1. I soci che, anche congiuntamente, rappresentino almeno un quarantesimo del capitale sociale possono chiedere, entro tre giorni dalla pubblicazione dell'avviso di convocazione dell'assemblea, ovvero entro due giorni nel caso di convocazione ai sensi dell'articolo 125 bis, comma 3, o dell'articolo 104, comma 2, l'integrazione dell'elenco delle materie da trattare, indicando nella domanda gli ulteriori argomenti da essi proposti. Per le società cooperative la misura del capitale è determinata dagli statuti anche in deroga all'articolo 135. Delle integrazioni all'ordine del giorno è data notizia, nelle stesse forme prescritte per la pubblicazione dell'avviso di convocazione, entro gli otto giorni successivi alla pubblicazione dell'avviso stesso, ovvero entro i cinque giorni successivi alla pubblicazione del medesimo avviso prima dell'assemblea nel caso di convocazione ai sensi dell'articolo 125-bis, comma 3, o dell'articolo 104, comma 2(1).
2. I soli soci che, anche congiuntamente, rappresentino almeno un quarantesimo del capitale sociale possono, altresì, presentare proposte di deliberazione su materie già all'ordine del giorno, come eventualmente integrato ai sensi del comma 1, entro dieci giorni dalla pubblicazione dell'avviso di convocazione dell'assemblea, ovvero entro sette giorni dalla pubblicazione dell'avviso nel caso di convocazione ai sensi dell'articolo 125-bis, comma 3, o dell'articolo 104, comma 2, ovvero entro il termine del ventesimo giorno precedente la data dell'assemblea in caso di convocazione ai sensi dell'articolo 125-bis, comma 2. Per le società cooperative la misura del capitale è determinata dagli statuti anche in deroga all'articolo 135. Della presentazione di tali proposte è data notizia, nelle stesse forme prescritte per la pubblicazione dell'avviso di convocazione, almeno quindici giorni prima di quello fissato per l'assemblea. Le ulteriori proposte di deliberazione su materie già all'ordine del giorno, come eventualmente integrato ai sensi del comma 1, sono messe a disposizione del pubblico con le modalità di cui all'articolo 125 ter, comma 1, contestualmente alla pubblicazione della notizia della presentazione. Il termine è ridotto a sette giorni nel caso di assemblea convocata ai sensi dell'articolo 104, comma 2, ovvero nel caso di assemblea convocata ai sensi dell'articolo 125-bis, comma 3(1).
2-bis. Le richieste di integrazione dell'elenco delle materie da trattare e le proposte di deliberazione su materie già all'ordine del giorno sono presentate per iscritto, anche per corrispondenza ovvero in via elettronica, nel rispetto degli eventuali requisiti strettamente necessari per l'identificazione dei richiedenti indicati dalla società, fermo quanto previsto dall'articolo 83 quinquies, comma 3, e sono messe a disposizione del pubblico con le modalità di cui all'articolo 125-ter, comma 1(1).

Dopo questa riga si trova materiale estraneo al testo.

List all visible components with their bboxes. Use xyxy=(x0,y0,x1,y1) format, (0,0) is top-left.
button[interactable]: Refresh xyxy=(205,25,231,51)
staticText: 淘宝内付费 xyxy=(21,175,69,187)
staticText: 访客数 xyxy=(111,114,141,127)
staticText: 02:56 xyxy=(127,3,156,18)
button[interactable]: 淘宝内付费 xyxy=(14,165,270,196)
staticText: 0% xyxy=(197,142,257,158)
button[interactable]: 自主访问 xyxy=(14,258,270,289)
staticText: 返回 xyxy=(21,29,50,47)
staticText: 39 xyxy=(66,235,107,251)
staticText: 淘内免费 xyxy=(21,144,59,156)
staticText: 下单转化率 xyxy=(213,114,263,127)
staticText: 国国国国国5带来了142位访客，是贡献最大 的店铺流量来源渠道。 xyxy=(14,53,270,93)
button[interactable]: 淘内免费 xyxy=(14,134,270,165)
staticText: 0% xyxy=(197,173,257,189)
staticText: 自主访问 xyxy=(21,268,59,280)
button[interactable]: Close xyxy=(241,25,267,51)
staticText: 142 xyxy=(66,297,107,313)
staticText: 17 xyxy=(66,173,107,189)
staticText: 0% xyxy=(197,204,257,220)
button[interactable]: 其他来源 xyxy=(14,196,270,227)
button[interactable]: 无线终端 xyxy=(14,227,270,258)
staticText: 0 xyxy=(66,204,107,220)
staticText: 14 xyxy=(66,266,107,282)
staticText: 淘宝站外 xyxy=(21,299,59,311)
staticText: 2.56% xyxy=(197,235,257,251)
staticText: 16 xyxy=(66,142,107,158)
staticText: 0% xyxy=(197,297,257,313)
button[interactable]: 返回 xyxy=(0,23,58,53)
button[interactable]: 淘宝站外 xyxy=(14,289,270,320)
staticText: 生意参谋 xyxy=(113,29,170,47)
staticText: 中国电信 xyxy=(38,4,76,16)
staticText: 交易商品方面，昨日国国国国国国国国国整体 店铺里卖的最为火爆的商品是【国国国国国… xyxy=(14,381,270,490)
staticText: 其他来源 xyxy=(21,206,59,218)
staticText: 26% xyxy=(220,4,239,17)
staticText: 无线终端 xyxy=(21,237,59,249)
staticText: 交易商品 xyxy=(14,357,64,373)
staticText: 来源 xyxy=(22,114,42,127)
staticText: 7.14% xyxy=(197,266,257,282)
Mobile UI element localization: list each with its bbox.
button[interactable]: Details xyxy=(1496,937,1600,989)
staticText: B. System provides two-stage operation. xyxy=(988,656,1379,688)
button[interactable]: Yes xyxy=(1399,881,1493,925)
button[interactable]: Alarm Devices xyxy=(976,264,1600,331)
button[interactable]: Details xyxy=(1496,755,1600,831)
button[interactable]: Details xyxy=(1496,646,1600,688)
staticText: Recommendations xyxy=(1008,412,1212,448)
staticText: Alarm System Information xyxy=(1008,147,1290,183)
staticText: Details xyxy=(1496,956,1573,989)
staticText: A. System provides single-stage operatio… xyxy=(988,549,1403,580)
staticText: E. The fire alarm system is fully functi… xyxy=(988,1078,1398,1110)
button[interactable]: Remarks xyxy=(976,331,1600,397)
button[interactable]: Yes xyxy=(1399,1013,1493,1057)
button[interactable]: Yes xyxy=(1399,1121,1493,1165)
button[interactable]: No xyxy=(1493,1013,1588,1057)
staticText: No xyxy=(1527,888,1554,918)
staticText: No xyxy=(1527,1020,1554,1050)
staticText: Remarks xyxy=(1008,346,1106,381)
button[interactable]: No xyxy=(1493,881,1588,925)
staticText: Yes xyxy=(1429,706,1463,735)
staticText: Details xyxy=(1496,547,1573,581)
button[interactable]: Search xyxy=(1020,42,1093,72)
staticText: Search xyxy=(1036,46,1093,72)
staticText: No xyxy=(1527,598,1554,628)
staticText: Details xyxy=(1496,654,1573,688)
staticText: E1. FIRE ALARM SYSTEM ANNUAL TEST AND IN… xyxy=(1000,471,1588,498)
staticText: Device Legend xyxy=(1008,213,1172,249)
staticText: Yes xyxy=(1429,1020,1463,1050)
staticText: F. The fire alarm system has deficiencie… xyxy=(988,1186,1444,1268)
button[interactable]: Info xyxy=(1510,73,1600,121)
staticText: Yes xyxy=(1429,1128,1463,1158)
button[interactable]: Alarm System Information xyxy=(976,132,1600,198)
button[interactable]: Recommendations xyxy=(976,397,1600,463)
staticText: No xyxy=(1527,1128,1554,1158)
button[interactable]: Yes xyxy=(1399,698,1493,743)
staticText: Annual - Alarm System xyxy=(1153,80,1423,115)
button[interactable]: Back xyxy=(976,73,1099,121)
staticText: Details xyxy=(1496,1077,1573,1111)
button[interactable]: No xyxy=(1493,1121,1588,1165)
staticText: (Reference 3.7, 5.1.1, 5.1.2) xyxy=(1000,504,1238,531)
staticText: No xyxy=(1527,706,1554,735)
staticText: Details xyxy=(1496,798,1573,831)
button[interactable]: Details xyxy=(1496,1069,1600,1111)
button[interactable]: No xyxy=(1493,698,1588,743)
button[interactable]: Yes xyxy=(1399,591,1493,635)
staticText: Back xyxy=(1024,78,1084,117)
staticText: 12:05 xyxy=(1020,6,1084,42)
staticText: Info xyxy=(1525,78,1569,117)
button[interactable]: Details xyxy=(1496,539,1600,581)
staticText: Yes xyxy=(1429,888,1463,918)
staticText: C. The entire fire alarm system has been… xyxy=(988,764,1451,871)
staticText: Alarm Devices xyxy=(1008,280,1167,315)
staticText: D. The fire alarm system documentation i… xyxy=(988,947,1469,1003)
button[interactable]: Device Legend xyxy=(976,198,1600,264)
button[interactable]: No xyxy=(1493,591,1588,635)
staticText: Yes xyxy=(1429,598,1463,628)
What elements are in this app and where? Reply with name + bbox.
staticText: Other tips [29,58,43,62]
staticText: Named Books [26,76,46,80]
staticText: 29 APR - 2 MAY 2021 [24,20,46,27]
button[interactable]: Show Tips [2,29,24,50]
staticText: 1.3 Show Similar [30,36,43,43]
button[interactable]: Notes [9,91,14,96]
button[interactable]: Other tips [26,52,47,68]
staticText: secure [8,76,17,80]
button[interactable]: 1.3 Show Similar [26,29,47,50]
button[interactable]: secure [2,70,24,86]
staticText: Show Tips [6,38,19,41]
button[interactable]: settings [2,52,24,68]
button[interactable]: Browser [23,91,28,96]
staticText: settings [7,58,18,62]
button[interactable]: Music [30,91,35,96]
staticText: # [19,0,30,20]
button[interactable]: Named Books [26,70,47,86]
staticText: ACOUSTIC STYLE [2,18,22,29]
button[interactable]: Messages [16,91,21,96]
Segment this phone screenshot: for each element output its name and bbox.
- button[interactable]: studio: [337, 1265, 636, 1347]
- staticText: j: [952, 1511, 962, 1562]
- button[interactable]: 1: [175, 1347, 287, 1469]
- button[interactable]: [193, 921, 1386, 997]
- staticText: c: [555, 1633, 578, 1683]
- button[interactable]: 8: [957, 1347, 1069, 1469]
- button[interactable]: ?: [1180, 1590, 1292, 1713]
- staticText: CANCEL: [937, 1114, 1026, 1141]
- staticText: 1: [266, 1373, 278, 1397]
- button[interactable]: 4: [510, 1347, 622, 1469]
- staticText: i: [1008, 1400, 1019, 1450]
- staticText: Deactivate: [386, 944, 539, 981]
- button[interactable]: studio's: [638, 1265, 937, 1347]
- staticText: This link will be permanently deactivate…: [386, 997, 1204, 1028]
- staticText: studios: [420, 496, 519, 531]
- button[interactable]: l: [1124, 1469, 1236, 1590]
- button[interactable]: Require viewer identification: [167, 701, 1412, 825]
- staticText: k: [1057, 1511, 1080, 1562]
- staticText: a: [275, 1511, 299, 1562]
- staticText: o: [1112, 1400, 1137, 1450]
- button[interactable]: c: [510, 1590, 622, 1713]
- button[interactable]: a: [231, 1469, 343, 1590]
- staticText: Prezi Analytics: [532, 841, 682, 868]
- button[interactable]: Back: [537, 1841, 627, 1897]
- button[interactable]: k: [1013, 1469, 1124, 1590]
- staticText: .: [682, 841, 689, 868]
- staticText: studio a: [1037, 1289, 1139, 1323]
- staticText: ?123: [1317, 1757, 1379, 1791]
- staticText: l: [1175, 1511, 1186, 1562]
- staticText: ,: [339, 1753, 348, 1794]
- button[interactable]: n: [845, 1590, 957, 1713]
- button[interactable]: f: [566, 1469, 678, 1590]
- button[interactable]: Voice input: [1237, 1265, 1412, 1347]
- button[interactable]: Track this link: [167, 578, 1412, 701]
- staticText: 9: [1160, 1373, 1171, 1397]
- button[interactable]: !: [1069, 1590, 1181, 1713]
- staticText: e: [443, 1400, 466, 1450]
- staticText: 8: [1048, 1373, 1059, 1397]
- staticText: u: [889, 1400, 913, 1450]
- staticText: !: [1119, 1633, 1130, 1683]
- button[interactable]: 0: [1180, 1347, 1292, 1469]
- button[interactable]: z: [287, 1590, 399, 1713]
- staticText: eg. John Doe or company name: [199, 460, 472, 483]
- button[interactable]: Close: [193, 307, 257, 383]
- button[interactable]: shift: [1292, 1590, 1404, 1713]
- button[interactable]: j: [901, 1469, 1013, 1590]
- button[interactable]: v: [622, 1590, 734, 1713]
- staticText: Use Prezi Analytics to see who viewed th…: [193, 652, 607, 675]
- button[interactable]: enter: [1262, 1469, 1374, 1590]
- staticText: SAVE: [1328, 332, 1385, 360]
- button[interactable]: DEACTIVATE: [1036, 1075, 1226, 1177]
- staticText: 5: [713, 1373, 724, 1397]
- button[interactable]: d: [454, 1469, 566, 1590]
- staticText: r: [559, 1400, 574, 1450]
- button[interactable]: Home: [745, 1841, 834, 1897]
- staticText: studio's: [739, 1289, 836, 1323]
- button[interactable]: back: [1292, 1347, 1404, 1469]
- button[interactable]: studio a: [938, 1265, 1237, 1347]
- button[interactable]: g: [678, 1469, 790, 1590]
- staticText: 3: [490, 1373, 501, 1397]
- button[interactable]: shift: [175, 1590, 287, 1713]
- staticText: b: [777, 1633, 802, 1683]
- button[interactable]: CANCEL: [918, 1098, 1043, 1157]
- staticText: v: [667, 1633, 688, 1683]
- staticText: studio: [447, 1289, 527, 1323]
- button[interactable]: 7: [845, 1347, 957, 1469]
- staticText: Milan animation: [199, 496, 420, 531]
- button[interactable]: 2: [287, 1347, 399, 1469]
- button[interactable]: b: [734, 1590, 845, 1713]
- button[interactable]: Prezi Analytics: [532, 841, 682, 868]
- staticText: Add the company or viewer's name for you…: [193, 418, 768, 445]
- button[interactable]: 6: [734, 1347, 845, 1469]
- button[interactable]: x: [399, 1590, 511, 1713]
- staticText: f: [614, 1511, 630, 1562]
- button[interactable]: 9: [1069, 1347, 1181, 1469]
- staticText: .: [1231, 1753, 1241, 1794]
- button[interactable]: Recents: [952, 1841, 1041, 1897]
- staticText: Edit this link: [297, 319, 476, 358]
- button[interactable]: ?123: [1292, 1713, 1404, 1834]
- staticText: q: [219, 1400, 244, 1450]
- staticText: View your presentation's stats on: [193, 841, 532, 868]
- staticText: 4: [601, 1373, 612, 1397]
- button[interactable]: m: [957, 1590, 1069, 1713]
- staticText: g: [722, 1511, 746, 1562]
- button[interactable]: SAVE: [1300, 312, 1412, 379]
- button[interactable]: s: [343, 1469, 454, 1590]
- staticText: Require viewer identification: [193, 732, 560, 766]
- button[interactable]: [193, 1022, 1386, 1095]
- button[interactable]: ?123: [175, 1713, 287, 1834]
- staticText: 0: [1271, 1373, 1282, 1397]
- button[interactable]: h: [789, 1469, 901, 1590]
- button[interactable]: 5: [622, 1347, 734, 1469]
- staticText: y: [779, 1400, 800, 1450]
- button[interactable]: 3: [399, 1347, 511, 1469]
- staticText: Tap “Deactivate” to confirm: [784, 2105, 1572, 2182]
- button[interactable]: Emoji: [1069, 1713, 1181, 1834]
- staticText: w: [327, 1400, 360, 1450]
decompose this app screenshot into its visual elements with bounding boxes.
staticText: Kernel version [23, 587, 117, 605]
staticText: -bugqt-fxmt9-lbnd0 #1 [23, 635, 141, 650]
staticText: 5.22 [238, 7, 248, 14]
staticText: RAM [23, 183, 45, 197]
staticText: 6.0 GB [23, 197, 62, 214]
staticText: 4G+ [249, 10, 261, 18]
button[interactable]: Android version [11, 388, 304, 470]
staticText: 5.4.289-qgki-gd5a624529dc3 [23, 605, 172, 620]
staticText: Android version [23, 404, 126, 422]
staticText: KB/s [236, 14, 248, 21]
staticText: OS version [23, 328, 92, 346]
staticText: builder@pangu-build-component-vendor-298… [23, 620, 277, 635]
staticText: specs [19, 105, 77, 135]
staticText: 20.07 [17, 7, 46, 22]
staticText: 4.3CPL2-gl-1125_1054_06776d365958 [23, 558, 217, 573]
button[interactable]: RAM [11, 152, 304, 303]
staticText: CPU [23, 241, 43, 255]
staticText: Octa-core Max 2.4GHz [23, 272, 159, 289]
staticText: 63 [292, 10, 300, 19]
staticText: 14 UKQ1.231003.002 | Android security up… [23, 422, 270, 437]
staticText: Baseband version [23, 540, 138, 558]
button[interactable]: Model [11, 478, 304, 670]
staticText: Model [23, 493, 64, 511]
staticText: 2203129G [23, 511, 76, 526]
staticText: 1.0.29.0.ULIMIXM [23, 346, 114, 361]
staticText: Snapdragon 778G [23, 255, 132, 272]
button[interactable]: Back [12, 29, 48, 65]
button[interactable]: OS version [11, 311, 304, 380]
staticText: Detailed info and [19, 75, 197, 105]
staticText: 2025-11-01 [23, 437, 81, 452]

3. L'integrazione dell'ordine del giorno non è ammessa per gli argomenti sui quali l'assemblea delibera, a norma di legge, su proposta dell'organo di amministrazione o sulla base di un progetto o di una relazione da essi predisposta, diversa da quelle indicate all'articolo 125-ter, comma 1.
4. I soci che richiedono l'integrazione ai sensi del comma 1 e quelli che presentano proposte di deliberazione su materie già all'ordine del giorno ai sensi del comma 2 predispongono una relazione che riporti la motivazione delle proposte di deliberazione sulle nuove materie di cui essi propongono la trattazione ovvero la motivazione relativa alle ulteriori proposte di deliberazione presentate su materie già all'ordine del giorno. La relazione è trasmessa all'organo di amministrazione entro il termine ultimo rispettivamente previsto dai commi 1 e 2. L'organo di amministrazione mette a disposizione del pubblico la relazione, accompagnata dalle proprie eventuali valutazioni, contestualmente alla pubblicazione della notizia dell'integrazione o della presentazione, con le modalità indicate all'articolo 125-ter, comma 1(1).
5. Se l'organo di amministrazione, ovvero, in caso di inerzia di questo, il collegio sindacale, o il consiglio di sorveglianza o il comitato per il controllo sulla gestione, non provvedono all'integrazione dell'ordine del giorno con le nuove materie o proposte presentate ai sensi dei commi 1 e 2, il tribunale, sentiti i componenti degli organi di amministrazione e di controllo, ove il rifiuto di provvedere risulti ingiustificato, ordina con decreto l'integrazione. Il decreto è pubblicato con le modalità previste dall'articolo 125-ter, comma 1(1).